Ink Pen by Phil Dunlap for January 12, 2011
Transcript:
woman: Hi, uncle tyr! Tyr: Hela?? Great ginnungagap, what're you doing here?? woman: What? A girl can't visit her uncle in the big city? Tyr: If you're here to claim souls, I'll stop you! woman: Relax, uncle tyr! This is a show business town... woman: These people have no souls. tyr: true, but their gardeners might...
Christopher Shea almost 14 years ago
Points for name-checking Ginnungagap.
Coyoty Premium Member almost 14 years ago
Soils. Their gardeners have soils.
zero almost 14 years ago
Ask me Norse questions, I’ll tell you Norse lies…
Kathleen Healey Premium Member almost 14 years ago
She doesn’t kill the people does she? I thought she only collected the soul. Hey a girls gotta work.
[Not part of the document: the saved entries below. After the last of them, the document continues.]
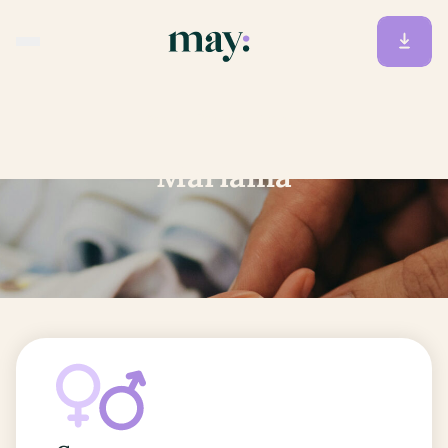
Accueil
/
Prénoms
/
Mariama
Mariama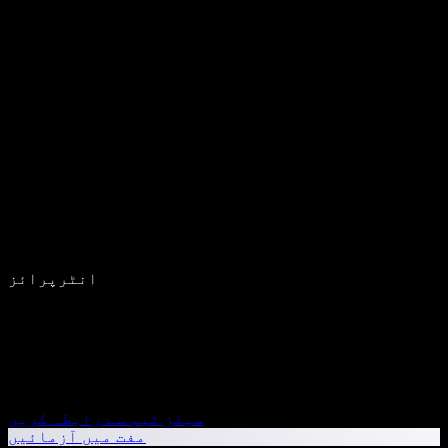
انٹرپرائز
سیلز ٹیم سے رابطہ کریں
مفت میں آزمائیں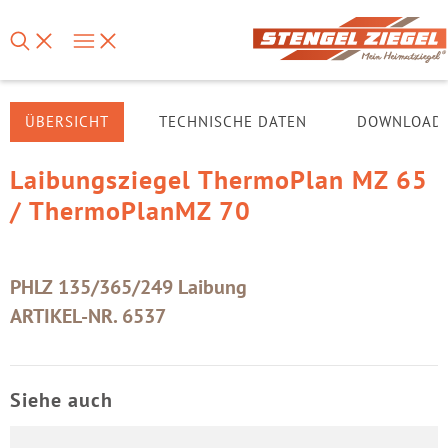
ÜBERSICHT
TECHNISCHE DATEN
DOWNLOAD
Laibungsziegel ThermoPlan MZ 65
/ ThermoPlanMZ 70
PHLZ 135/365/249 Laibung
ARTIKEL-NR. 6537
Siehe auch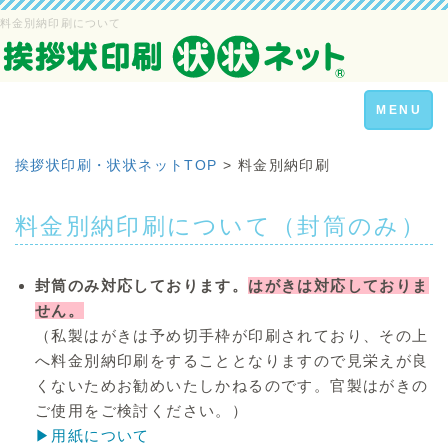
料金別納印刷について
Toggle
MENU
navigation
挨拶状印刷・状状ネットTOP
>
料金別納印刷
料金別納印刷について
（封筒のみ）
封筒のみ対応しております。
はがきは対応しておりま
せん。
（私製はがきは予め切手枠が印刷されており、その上
へ料金別納印刷をすることとなりますので見栄えが良
くないためお勧めいたしかねるのです。官製はがきの
ご使用をご検討ください。）
▶用紙について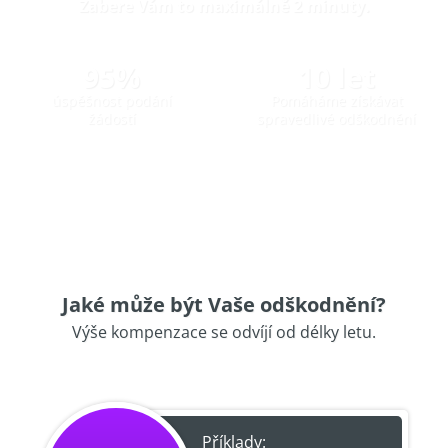
Zabere Vám to maximálně 2 minuty.
95%
10 let
úspěšnost podání
Pomáháme získávat
žádostí
spravedlivé odškodnění
Jaké může být Vaše odškodnění?
Výše kompenzace se odvíjí od délky letu.
Příklady: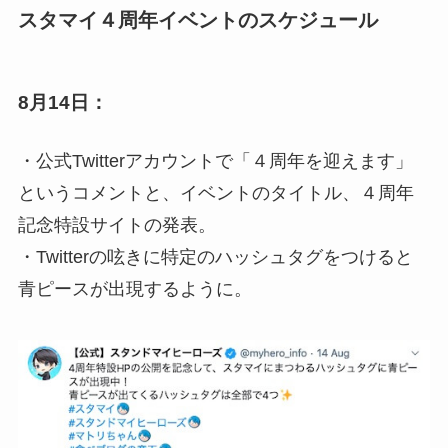
スタマイ４周年イベントのスケジュール
8月14日：
・公式Twitterアカウントで「４周年を迎えます」
というコメントと、イベントのタイトル、４周年
記念特設サイトの発表。
・Twitterの呟きに特定のハッシュタグをつけると
青ピースが出現するように。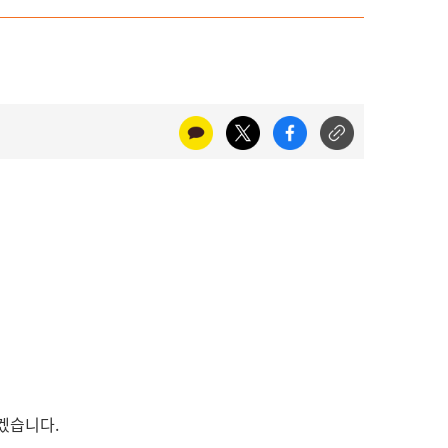
리겠습니다.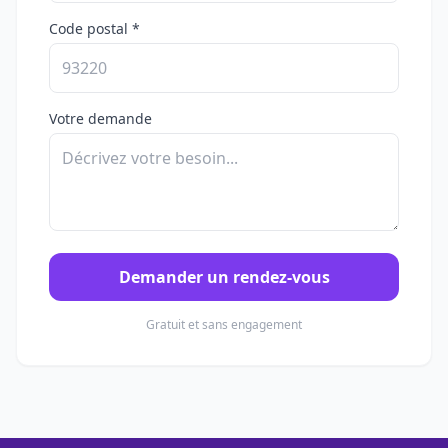
Code postal *
Votre demande
Demander un rendez-vous
Gratuit et sans engagement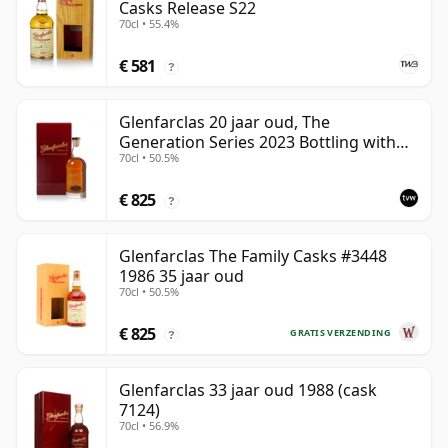
Casks Release S22
70cl • 55.4%
€ 581
?
Glenfarclas 20 jaar oud, The
Generation Series 2023 Bottling with
70cl • 50.5%
Case - Port Pipe #1355
€ 825
?
Glenfarclas The Family Casks #3448
1986 35 jaar oud
70cl • 50.5%
€ 825
GRATIS VERZENDING
?
Glenfarclas 33 jaar oud 1988 (cask
7124)
70cl • 56.9%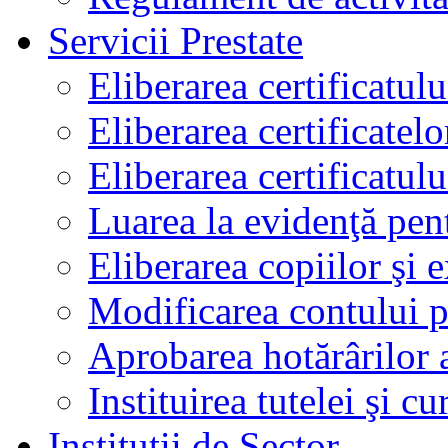
Servicii Prestate
Eliberarea certificatul
Eliberarea certificatelo
Eliberarea certificatu
Luarea la evidenţă pen
Eliberarea copiilor şi 
Modificarea contului p
Aprobarea hotărârilor 
Instituirea tutelei şi cu
Instituţii de Sector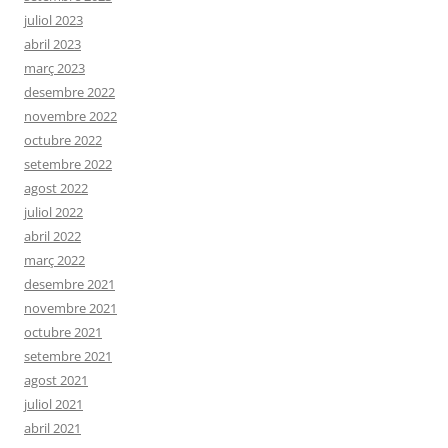
juliol 2023
abril 2023
març 2023
desembre 2022
novembre 2022
octubre 2022
setembre 2022
agost 2022
juliol 2022
abril 2022
març 2022
desembre 2021
novembre 2021
octubre 2021
setembre 2021
agost 2021
juliol 2021
abril 2021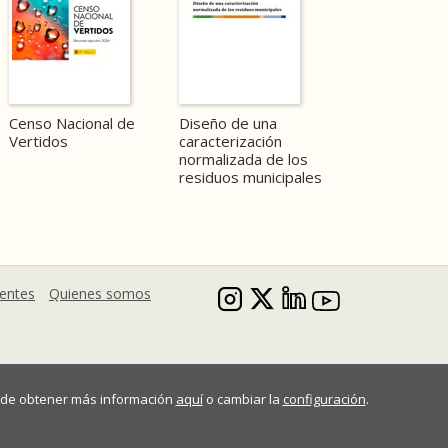
Censo Nacional de
Diseño de una
Vertidos
caracterización
normalizada de los
residuos municipales
uentes
Quienes somos
Puede obtener más información
aquí
o cambiar la
configuración
.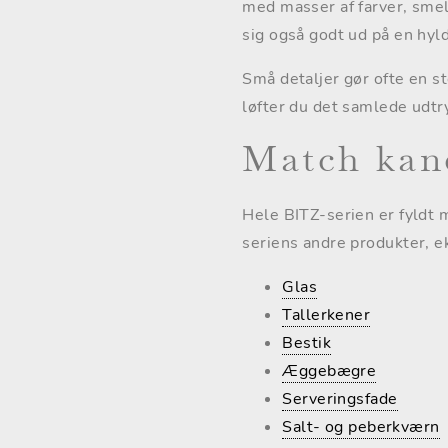
med masser af farver, smel
sig også godt ud på en hyld
Små detaljer gør ofte en st
løfter du det samlede udtry
Match kan
Hele BITZ-serien er fyldt 
seriens andre produkter, e
Glas
Tallerkener
Bestik
Æggebægre
Serveringsfade
Salt- og peberkværn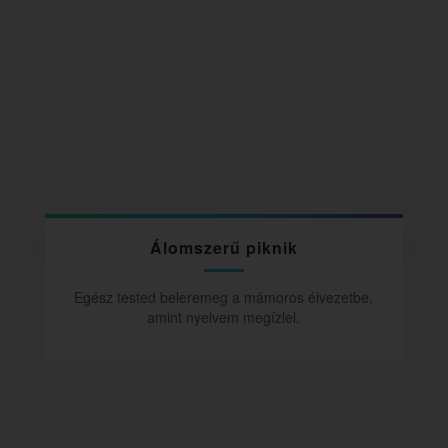
Álomszerű piknik
Egész tested beleremeg a mámoros élvezetbe,
amint nyelvem megízlel.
Airboy20 almost 14 years ago
This city desert makes you feel so cold, It’s got so many people but it’s got no soul.
freeholder1 almost 14 years ago
What, Aretha left town?
freeholder1 almost 14 years ago
Their gardeners have accents. Their feet have soles.
fritzoid Premium Member almost 14 years ago
SueB: “She seems pretty affable for a goddess of death…”
Why not? As Guildenstern said (quoting Aristotle), “Since we don’t know what death IS, we have no reason to be afraid of it. It might be…very nice.”
To die: to sleep; No more; and by a sleep to say we end The heart-ache and the thousand natural shocks That flesh is heir to, ‘tis a consummation Devoutly to be wish’d.
Seasons don’t fear the Reaper, nor do the wind, the sun or the rain. The thought of being dead doesn’t bother me at all (although I’m in no hurry). It’s just that there are so many painful, prolonged, and/or undignified ways of getting there that has me worried.
starlilies almost 14 years ago
Here you go (Wikipedia):
In Norse mythology, Ginnungagap (“yawning abyss”) was the vast, primordial void that existed prior to the creation of the manifest universe corresponding (both in etymology and in meaning) to the Greek notion of Chaos. An alternative etymology, linking the ginn- prefix in Ginnungagap with that found in terms with a sacral meaning, such as ginn-heilagr, ginn-regin (both referring to the gods) and ginn-runa (referring to the runes), interprets Ginnungagap as signifying a “magical (and creative) power-filled space”.
fritzoid Premium Member almost 14 years ago
Eldo, I had an embarrassment of riches of Hamlet quotes to choose from, but there IS one there. I didn’t attribute it, because I didn’t think I needed to…
(The Guildenstern quote which precedes it, however, is NOT from Hamlet, but from Rosencrantz & Guildenstern Are Dead, which is the next best thing.)
fritzoid Premium Member almost 14 years ago
I can’t find the specific cite, but I think it was Roberto Calasso (in The Marriage of Cadmus and Harmony?) who wrote an extended metaphor of Death being like a beautiful barmaid: At the end of a hard day/life, you want a place where you can sit down and unwind, and have an understanding ear listen to your troubles. She brings you drink (nepenthe, perhaps) to help you relax and forget, and she doesn’t mind if you flirt a bit, but don’t expect to go home with her.
fritzoid Premium Member almost 14 years ago
Airboy: “This city desert makes you feel so cold, It’s got so many people but it’s got no soul.”
You’ve heard that Hela paid a visit to Gerry Rafferty last week, haven’t you?